Guides to rating each domain

  • If more than one descriptor applies to the person being assessed within each domain, the descriptor with the highest rating should be selected.

    • Example one: if 3-b, and 3-c apply, but 4-a is also present, the rating selected is 4.

    • Example two: if 2-a and 2-b apply, but 3-c is also present, the rating selected is 3.

  • Use all available information in making a rating. This should include clinical interviews and information gathered from the child, the child’s family, referrers, or other informants where possible. Consider all reliable perspectives when selecting a rating (e.g., including information provided by the child, family, or referrer).

  • The coding of ratings as numerals does not imply that an overall composite score can be used for making decisions about the child’s service needs. The numbers should be regarded as simply shorthand for summarising severity.

  • Guidance is given for each domain on examples of problems that should be considered for specific ratings (the ‘descriptors’). Consider these as examples only rather than an exhaustive list of all factors relevant to the domain. Therefore, referring to the underlying rating format at times may be helpful.

PRACTICE POINT - Informed Consent

Clinicians have legal and ethical obligations to obtain informed consent before performing any healthcare intervention. To give informed consent, a person (or the person making decisions for them if they cannot make decisions for themselves) should be sufficiently informed of the risks and benefits of any treatment (including, where relevant, the risk associated with no treatment).

The process of gaining consent for the treatment of children and adolescents (under the age of 18) differs significantly from that of adults and is more complex and varied. In some instances, consent must be given by the relevant parent or guardian, whereas in others, it may be possible for a person under 18 who is a ‘mature minor’ to give consent. A mature minor is a child or adolescent assessed as having the capacity to make specific decisions based on various factors, including the nature of the treatment, age, maturity, medical/social history, degree of independence, understanding, and intelligence. If a child or adolescent is a mature minor, consent for treatment is not required from a parent or guardian.

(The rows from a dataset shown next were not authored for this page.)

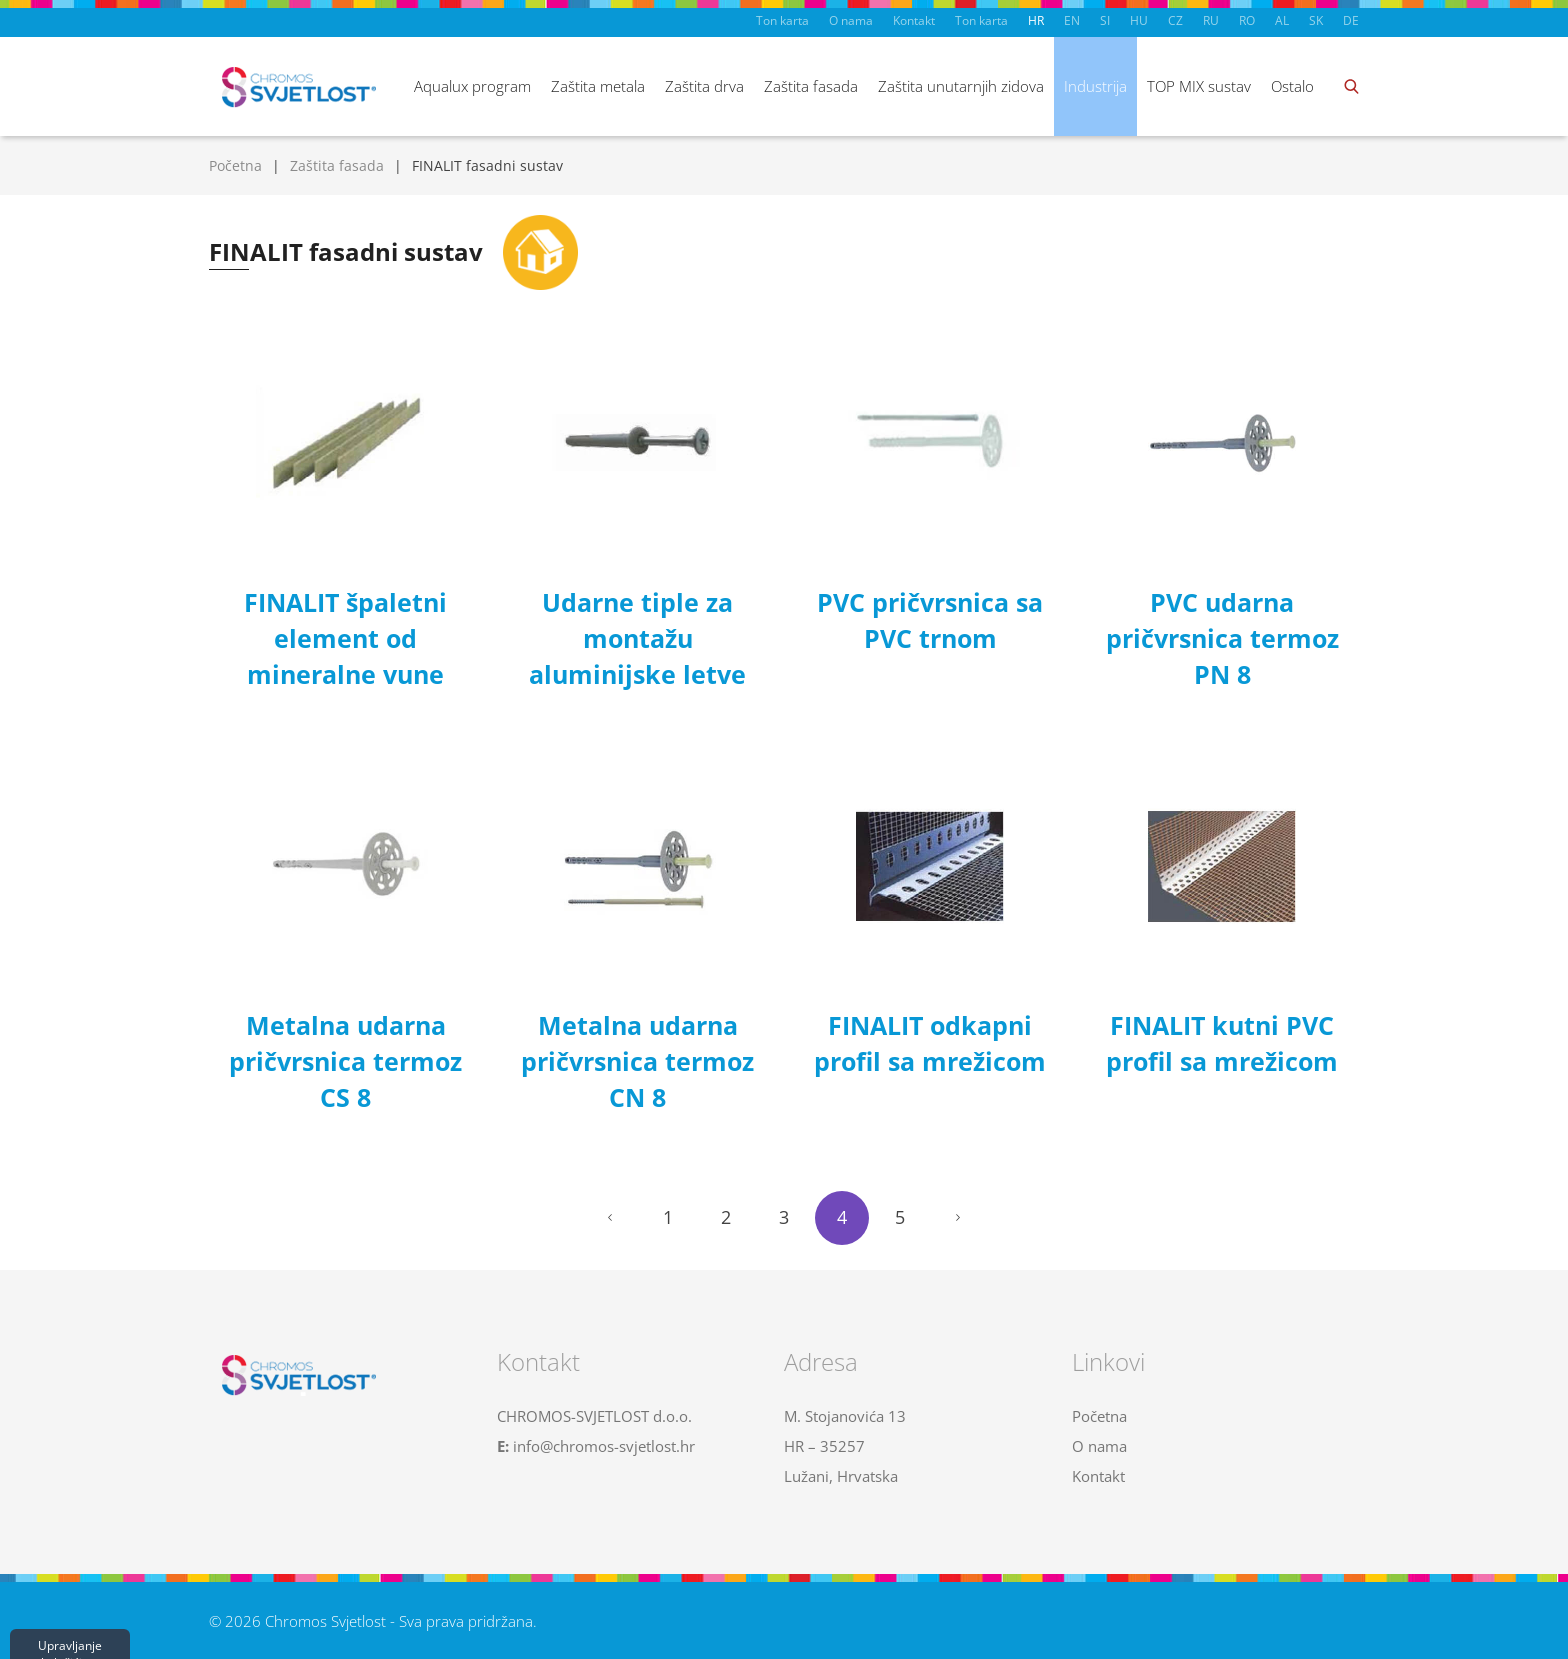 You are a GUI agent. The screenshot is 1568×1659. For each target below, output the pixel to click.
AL (1282, 20)
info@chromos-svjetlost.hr (604, 1446)
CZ (1175, 20)
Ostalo (1292, 86)
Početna (235, 165)
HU (1139, 20)
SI (1105, 20)
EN (1072, 20)
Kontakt (914, 20)
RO (1247, 20)
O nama (851, 20)
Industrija (1095, 86)
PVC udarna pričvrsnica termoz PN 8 (1222, 638)
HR (1036, 20)
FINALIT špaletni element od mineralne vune (345, 638)
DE (1351, 20)
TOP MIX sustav (1199, 86)
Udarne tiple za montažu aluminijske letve (637, 638)
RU (1211, 20)
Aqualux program (472, 86)
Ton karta (782, 20)
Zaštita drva (704, 86)
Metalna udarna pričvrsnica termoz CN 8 (637, 1061)
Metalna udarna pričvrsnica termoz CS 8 (345, 1061)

Depending on the circumstances, involvement of both the parent/guardian and a child/adolescent in providing consent for assessment, referral and intervention can be preferable.

Where, on balance, the risk of engagement of the parent will lead to a potential negative impact on the child or adolescent, consideration may need to be given to the involvement of an alternative guardian if the child or adolescent is not a mature minor and cannot make treatment decisions for themselves.

Some states or territories have specific legislation governing the informed consent of children and adolescents in healthcare. It is the responsibility of all healthcare providers to know and understand their legal obligations in whichever state or territory they are practising. For further information, consult your state/territory legislation and/or consult your professional indemnity insurer or professional association.